What is most striking about this clip is not only its jingoism and its fascistic reveling in the spectacle of violence and brutality for its own sake—but its open and avowed self-identification with the forces of evil and villainy.
For Christ’s sake—they just cast themselves in the role of Kylo Ren!
To quote Judge Lance Ito—after Johnnie Cochran tried to pull out a quote from the Jack Nicholson character in A Few Good Men during the O.J. trial:
“Isn’t he the bad guy?”
Those who have forgotten the Disney Star Wars movies can easily be forgiven for doing so.

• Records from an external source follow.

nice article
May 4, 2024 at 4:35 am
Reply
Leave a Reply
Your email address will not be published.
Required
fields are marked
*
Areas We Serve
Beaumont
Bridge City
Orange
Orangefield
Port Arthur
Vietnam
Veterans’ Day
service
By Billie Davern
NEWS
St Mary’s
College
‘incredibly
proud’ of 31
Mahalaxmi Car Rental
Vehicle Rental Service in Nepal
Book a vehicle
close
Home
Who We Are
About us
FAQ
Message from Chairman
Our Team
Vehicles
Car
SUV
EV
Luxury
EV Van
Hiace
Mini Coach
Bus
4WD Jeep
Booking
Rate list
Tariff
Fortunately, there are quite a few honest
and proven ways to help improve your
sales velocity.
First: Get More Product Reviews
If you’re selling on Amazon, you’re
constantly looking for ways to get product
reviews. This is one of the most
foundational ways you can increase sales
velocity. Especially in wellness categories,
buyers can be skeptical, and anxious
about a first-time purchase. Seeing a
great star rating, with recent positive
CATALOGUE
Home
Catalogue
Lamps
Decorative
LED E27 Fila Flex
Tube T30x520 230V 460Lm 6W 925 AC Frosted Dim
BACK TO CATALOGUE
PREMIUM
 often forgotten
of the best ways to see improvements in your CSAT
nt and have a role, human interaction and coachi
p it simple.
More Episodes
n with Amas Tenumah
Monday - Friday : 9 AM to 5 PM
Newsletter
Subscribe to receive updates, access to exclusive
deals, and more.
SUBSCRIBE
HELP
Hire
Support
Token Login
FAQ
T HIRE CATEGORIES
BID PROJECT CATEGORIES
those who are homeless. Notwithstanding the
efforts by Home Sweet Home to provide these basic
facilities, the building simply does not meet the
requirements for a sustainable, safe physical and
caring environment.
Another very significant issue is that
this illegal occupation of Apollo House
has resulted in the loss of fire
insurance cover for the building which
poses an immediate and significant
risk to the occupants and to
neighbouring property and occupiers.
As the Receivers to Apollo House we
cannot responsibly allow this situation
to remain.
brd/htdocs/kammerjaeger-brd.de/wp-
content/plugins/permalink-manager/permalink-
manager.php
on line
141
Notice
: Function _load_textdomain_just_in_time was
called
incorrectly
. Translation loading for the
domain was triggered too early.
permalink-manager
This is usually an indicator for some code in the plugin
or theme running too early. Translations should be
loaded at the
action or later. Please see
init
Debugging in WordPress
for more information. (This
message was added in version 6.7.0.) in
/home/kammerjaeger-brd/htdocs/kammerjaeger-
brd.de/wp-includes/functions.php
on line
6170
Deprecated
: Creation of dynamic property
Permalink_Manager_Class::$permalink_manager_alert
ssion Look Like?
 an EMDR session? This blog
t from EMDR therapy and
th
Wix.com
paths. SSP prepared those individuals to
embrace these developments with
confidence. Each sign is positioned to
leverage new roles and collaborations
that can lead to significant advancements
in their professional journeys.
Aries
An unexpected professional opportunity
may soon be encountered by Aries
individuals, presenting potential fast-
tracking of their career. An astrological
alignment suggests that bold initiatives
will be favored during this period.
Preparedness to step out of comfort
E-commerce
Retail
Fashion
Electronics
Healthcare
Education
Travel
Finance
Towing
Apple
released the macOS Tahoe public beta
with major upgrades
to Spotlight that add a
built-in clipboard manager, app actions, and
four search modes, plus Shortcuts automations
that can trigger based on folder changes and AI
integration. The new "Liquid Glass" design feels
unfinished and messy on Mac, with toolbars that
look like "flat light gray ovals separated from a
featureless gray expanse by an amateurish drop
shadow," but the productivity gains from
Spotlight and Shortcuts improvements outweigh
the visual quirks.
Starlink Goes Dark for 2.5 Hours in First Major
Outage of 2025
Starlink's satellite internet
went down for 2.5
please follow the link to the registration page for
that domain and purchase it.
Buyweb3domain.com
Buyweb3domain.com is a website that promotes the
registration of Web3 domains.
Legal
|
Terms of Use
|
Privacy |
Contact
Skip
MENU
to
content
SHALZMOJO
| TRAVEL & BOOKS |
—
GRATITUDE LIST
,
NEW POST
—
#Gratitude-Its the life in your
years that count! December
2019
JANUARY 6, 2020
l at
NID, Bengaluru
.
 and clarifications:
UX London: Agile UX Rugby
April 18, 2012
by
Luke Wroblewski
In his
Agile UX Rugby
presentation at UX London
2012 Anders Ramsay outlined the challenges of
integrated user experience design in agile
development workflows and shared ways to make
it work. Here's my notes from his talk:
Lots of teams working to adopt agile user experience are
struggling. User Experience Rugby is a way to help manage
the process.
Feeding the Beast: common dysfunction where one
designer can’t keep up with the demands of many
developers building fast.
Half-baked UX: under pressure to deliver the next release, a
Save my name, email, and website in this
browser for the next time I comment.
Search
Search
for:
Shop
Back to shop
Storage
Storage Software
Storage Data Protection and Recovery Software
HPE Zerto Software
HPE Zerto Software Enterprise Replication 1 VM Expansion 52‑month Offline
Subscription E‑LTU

To recap quickly: Kylo Ren is an aspiring Sith Lord who serves a genocidal fascistic movement called “The First Order.” He deliberately blows up entire planets, including all of their civilian inhabitants, and even kills his own father.
The scene in which he shouts “More!!” comes when he is ordering a bunch of imperial walkers to open fire on Luke Skywalker—not realizing that Luke in that moment is just a Force-projected hologram, and therefore beyond the reach of his lasers.
What the scene is actually conveying, then, is not the awesomeness of Ren’s power—but the opposite.
It is about the impotence and futility of sadistic violence—the ultimate patheticness and smallness of wounded narcissistic men who think that by blasting their victims with enough explosives and firepower they will somehow fill the void in their own ego and make them feel powerful again.
You cannot change the fact that I know
How small and insignificant you are,
Now matter how important you try to make yourself,
With all your death and thundering (as Heine wrote in “Adam the First”).
At least the administration understands themselves to this extent, then. They know they are the Kylo Ren in this scene, not the Luke Skywalker.
They are telling us who they are, in short—and we should believe them.